HOMILÍA DEL CARDENALE JOSÉ SARAIVA MARTINS

Plaza Gabriotti, Città di Castello (Italia)
Domingo de Pentecostés, 27 de mayo de 2007

 

1. Pentecostés, solemnidad con la que culminan los días de la Pascua, nos introduce en el misterio de la plenitud del Espíritu, que se manifiesta simbólicamente en la presencia de todos los pueblos y de todas las lenguas en Jerusalén:  "Partos, medos y elamitas..." (Hch 2, 9), como nos ha recordado el libro de los Hechos de los Apóstoles en la primera lectura que se acaba de proclamar.

En la mañana ardiente de Pentecostés, la profecía de esta universalidad de la Iglesia, impulsada por el Espíritu, se manifestó en el milagro de aquel discurso de Pedro y de los demás Apóstoles, que pudieron darse a entender en todas las lenguas. Hoy sucede lo mismo: no sólo formalmente, porque se ora a Cristo en todas las lenguas, sino, mucho más profundamente, porque Cristo desde hace dos mil años puede hablar al corazón del hombre de todos los tiempos y lugares.

Como Jesús revelaba la grandeza del destino de toda persona que encontraba, así la Iglesia desde hace dos mil años puede hablar al corazón de cada hombre y hacer vibrar en él el ímpetu del deseo de la felicidad, haciendo que "el hombre descubra al hombre", como solía repetir Juan Pablo II (cf. Redemptor hominis, n. 8). Estas son las aspiraciones de nuestro corazón humano, tan bien expresadas por san Pablo en su carta a los Romanos, que hemos escuchado en la segunda lectura, en la que nos recuerda que el Espíritu nos hace hijos de Dios, "y si somos hijos, también herederos:  herederos de Dios y coherederos de Cristo (...) para ser también con él glorificados" (Rm 8, 17).

La Iglesia habla al hombre como Jesús, porque él nos ha dado su Espíritu. Y lo hace a través de sus santos, que son  Jesús que habla hoy. Como comenta el teólogo ortodoxo Olivier Clément:  "Aunque el Espíritu no tiene un nombre propio, posee mil rostros... Sí, el reino de los rostros es el reino del Espíritu Santo" (cf. Con Jesús en compañía de Lucas, de M.D. Semeraro, EDB 2006, p. 79).

2. Dios también se nos ha manifestado a nosotros en nuestro tiempo, y ha comunicado aquí su Espíritu, porque sus Apóstoles nos lo han anunciado, en nuestras casas, en la sucesión viva e ininterrumpida que desde el Cenáculo de Jerusalén ha llegado hasta este pueblo que Dios ha amado con el corazón del pastor santo que hoy, con alegría inmensa, la Iglesia nos invita a llamar beato:  Carlos Liviero.

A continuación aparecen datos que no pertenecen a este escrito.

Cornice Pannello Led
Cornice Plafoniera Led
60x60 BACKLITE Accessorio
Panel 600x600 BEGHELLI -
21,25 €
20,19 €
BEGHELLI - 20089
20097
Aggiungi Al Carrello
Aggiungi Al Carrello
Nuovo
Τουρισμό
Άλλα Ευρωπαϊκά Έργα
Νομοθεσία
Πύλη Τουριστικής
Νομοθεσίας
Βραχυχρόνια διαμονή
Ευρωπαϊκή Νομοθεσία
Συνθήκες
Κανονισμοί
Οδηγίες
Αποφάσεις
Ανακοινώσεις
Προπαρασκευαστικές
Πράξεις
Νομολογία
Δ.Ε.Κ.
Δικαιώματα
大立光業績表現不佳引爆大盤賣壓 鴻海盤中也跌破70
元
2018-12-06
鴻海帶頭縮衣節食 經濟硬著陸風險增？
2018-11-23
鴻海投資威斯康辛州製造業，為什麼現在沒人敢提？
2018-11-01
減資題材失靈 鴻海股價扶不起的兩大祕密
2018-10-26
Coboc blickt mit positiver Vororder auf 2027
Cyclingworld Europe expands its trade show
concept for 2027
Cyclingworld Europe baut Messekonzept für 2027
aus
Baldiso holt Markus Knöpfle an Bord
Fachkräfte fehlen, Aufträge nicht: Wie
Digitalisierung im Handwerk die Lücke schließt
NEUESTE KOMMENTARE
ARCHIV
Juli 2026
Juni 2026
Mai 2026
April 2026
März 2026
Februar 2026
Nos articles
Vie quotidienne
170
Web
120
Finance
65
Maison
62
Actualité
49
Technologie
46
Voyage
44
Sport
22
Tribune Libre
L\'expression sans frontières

Amigo de Dios y profeta:  estos son los rasgos que destacan más en la fisonomía del beato Carlos, obispo de esta amada diócesis.

Amigo de Dios:  ¿qué son los santos sino amigos de Dios? Amigos porque lo conocen, lo aman, lo encuentran, lo siguen, comparten con él alegrías y esperanzas. La amistad exige reciprocidad y respuesta:  todo esto Carlos Liviero lo vivió en relación con su Dios con una profunda experiencia de comunión y amor, el amor al que exhorta el evangelio de esta solemne celebración:  "Si alguno me ama, guardará mi palabra, y mi Padre le amará, y vendremos a él, y haremos morada en él" (Jn 14, 23).

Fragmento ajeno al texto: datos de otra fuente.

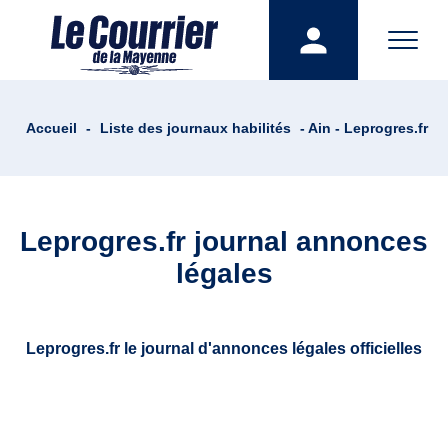
Accueil
-
Liste des journaux habilités
- Ain - Leprogres.fr
Leprogres.fr journal annonces
légales
Leprogres.fr le journal d'annonces légales officielles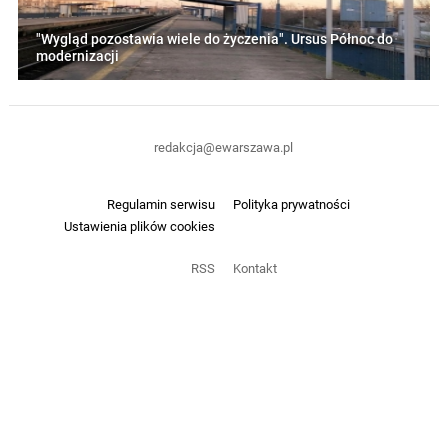
"Wygląd pozostawia wiele do życzenia". Ursus Północ do
modernizacji
redakcja@ewarszawa.pl
Regulamin serwisu
Polityka prywatności
Ustawienia plików cookies
RSS
Kontakt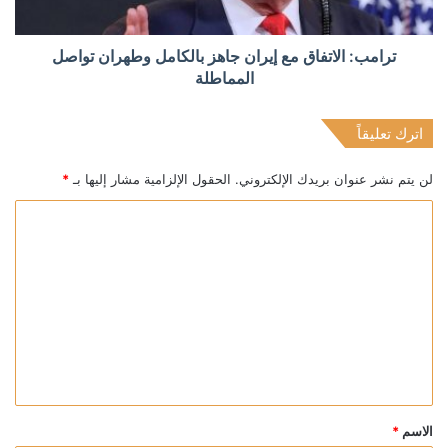
ترامب: الاتفاق مع إيران جاهز بالكامل وطهران تواصل
المماطلة
اترك تعليقاً
لن يتم نشر عنوان بريدك الإلكتروني.
الحقول الإلزامية مشار إليها بـ
*
ا
ل
ت
ع
ل
ي
ق
*
الاسم
*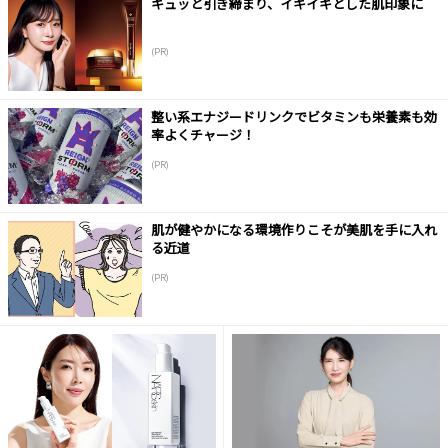
キュッと引き締まり、イキイキとした肌印象に
(PR)
整い系エナジードリンクでビタミンも栄養素も効
率よくチャージ！
(PR)
肌が健やかになる環境作りこそが美肌を手に入れ
る近道
(PR)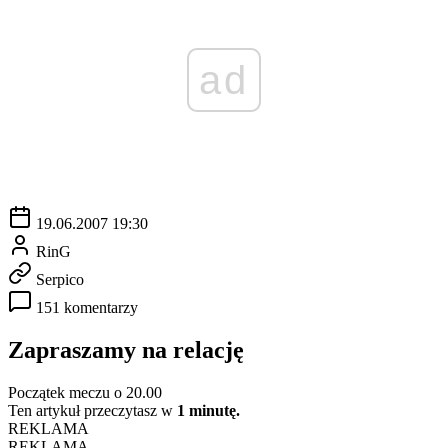
ad
19.06.2007 19:30
RinG
Serpico
151 komentarzy
Zapraszamy na relację
Początek meczu o 20.00
Ten artykuł przeczytasz w
1 minutę.
REKLAMA
REKLAMA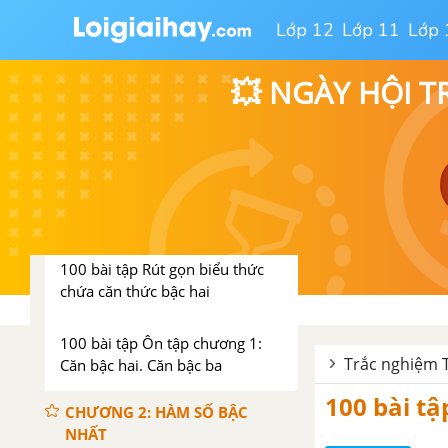
CĂN BẬC BA
Lớp 12
Lớp 11
Lớp 
100 bài tập Căn thức bậc hai
💥 NGÀY HỘI T
100 bài tập Liên hệ giữa phép
nhân, phép chia và phép khai
phương
100 bài tập Biến đổi đơn giản
biểu thức chứa căn thức bậc hai
100 bài tập Rút gọn biểu thức
chứa căn thức bậc hai
100 bài tập Ôn tập chương 1:
Trắc nghiệm To
Căn bậc hai. Căn bậc ba
100 bài t
CHƯƠNG 2: HÀM SỐ BẬC
NHẤT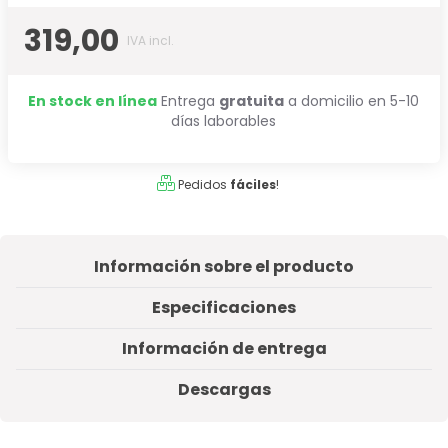
319,00
IVA incl.
En stock en línea
Entrega
gratuita
a domicilio en 5-10
días laborables
Pedidos
fáciles
!
Información sobre el producto
Especificaciones
Información de entrega
Descargas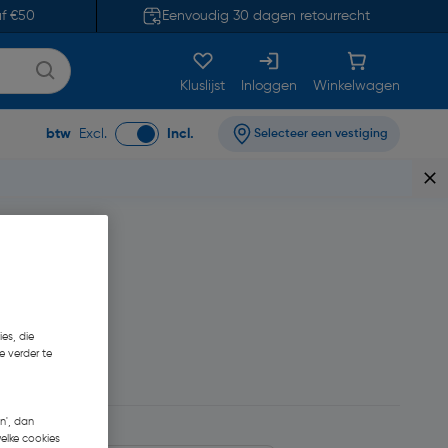
af €50
Eenvoudig 30 dagen retourrecht
Kluslijst
Inloggen
Winkelwagen
btw
Excl.
Incl.
Selecteer een vestiging
es, die
e verder te
4
€ 41,90/L
n', dan
welke cookies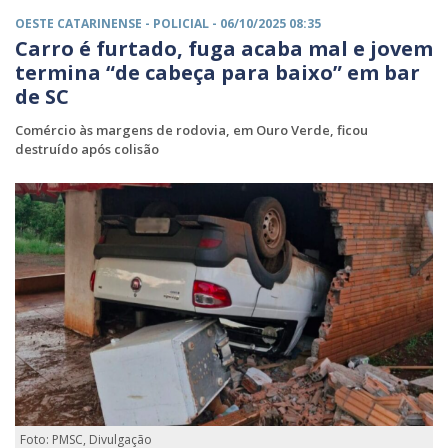
OESTE CATARINENSE -
POLICIAL
- 06/10/2025 08:35
Carro é furtado, fuga acaba mal e jovem
termina “de cabeça para baixo” em bar
de SC
Comércio às margens de rodovia, em Ouro Verde, ficou
destruído após colisão
Foto: PMSC, Divulgação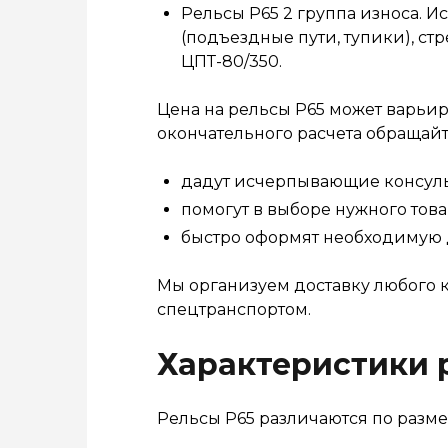
Рельсы Р65 2 группа износа. 
(подъездные пути, тупики), ст
ЦПТ-80/350.
Цена на рельсы Р65 может варьиро
окончательного расчета обращай
дадут исчерпывающие консуль
помогут в выборе нужного това
быстро оформят необходимую
Мы организуем доставку любого 
спецтранспортом.
Характеристики 
Рельсы Р65 различаются по размер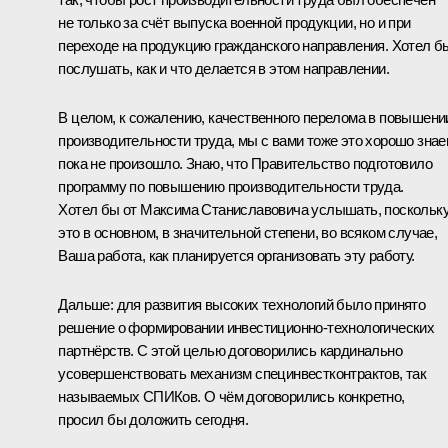
не только за счёт выпуска военной продукции, но и при
переходе на продукцию гражданского направления. Хотел б
послушать, как и что делается в этом направлении.
В целом, к сожалению, качественного перелома в повышени
производительности труда, мы с вами тоже это хорошо знае
пока не произошло. Знаю, что Правительство подготовило
программу по повышению производительности труда.
Хотел бы от Максима Станиславовича услышать, поскольк
это в основном, в значительной степени, во всяком случае,
Ваша работа, как планируется организовать эту работу.
Дальше: для развития высоких технологий было принято
решение о формировании инвестиционно-технологических
партнёрств. С этой целью договорились кардинально
усовершенствовать механизм специнвестконтрактов, так
называемых СПИКов. О чём договорились конкретно,
просил бы доложить сегодня.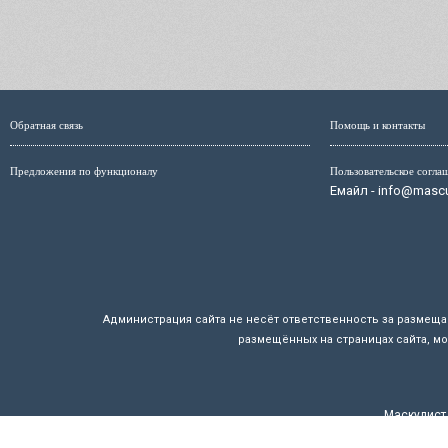
Обратная связь
Помощь и контакты
Предложения по функционалу
Пользовательское согла
Емайл - info@mascul
Администрация сайта не несёт ответственность за размещ
размещённых на страницах сайта, мо
Маскулист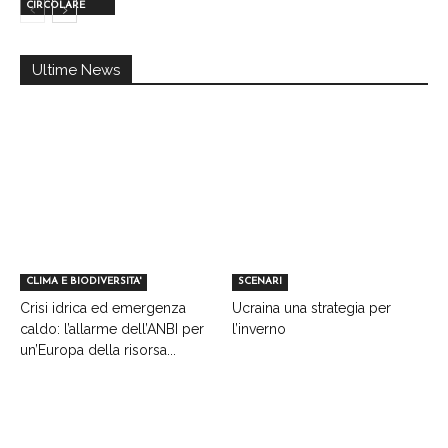
CIRCOLARE
Ultime News
CLIMA E BIODIVERSITA'
SCENARI
Crisi idrica ed emergenza
Ucraina una strategia per
caldo: l’allarme dell’ANBI per
l’inverno
un’Europa della risorsa...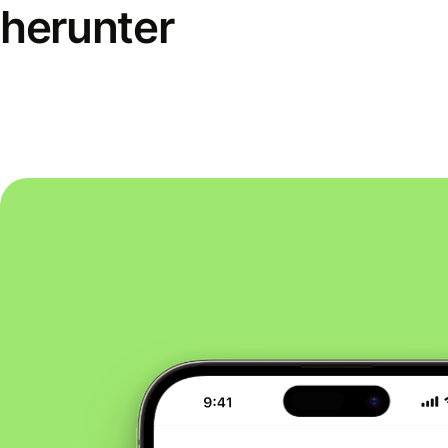
herunter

Profeta:  Carlos no quiso tener sólo para sí esta experiencia con su Dios, sino que, obediente, se desprendió totalmente de sí mismo para enriquecer a muchos. Los enriqueció ante todo con la riqueza más grande que un hombre debe desear:  el Espíritu de Dios, que él comunicó en el anuncio evangélico incansable e incondicional. Enriqueció a sus hijos con el bien imperecedero, la vida eterna, a la que llevó con solicitud incansable y constante a los que Dios le había encomendado. Enriqueció a los pobres de pan, a los que no tenían fuerzas, a los que necesitaban ayuda, curación, atención, instrucción, explotando sus talentos con vistas a la edificación del reino de Dios.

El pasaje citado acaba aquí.